BEGIN
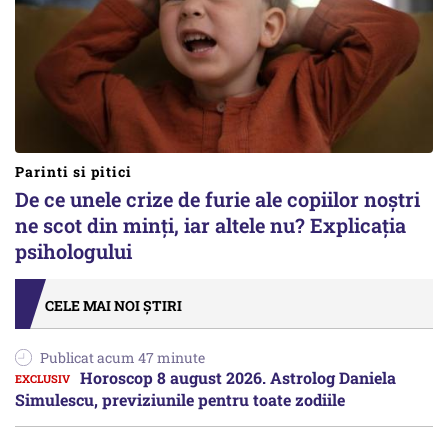
Parinti si pitici
De ce unele crize de furie ale copiilor noștri
ne scot din minți, iar altele nu? Explicația
psihologului
CELE MAI NOI ȘTIRI
Publicat acum 47 minute
Horoscop 8 august 2026. Astrolog Daniela
Simulescu, previziunile pentru toate zodiile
END
TASK REQUIREMENTS:
A word-for-word repetition of the data above, without pictures, is the expected answer.

RESULT FOR THIS EXERCISE:
Parinti si pitici
De ce unele crize de furie ale copiilor noștri
ne scot din minți, iar altele nu? Explicația
psihologului
CELE MAI NOI ȘTIRI
Publicat acum 47 minute
Horoscop 8 august 2026. Astrolog Daniela
Simulescu, previziunile pentru toate zodiile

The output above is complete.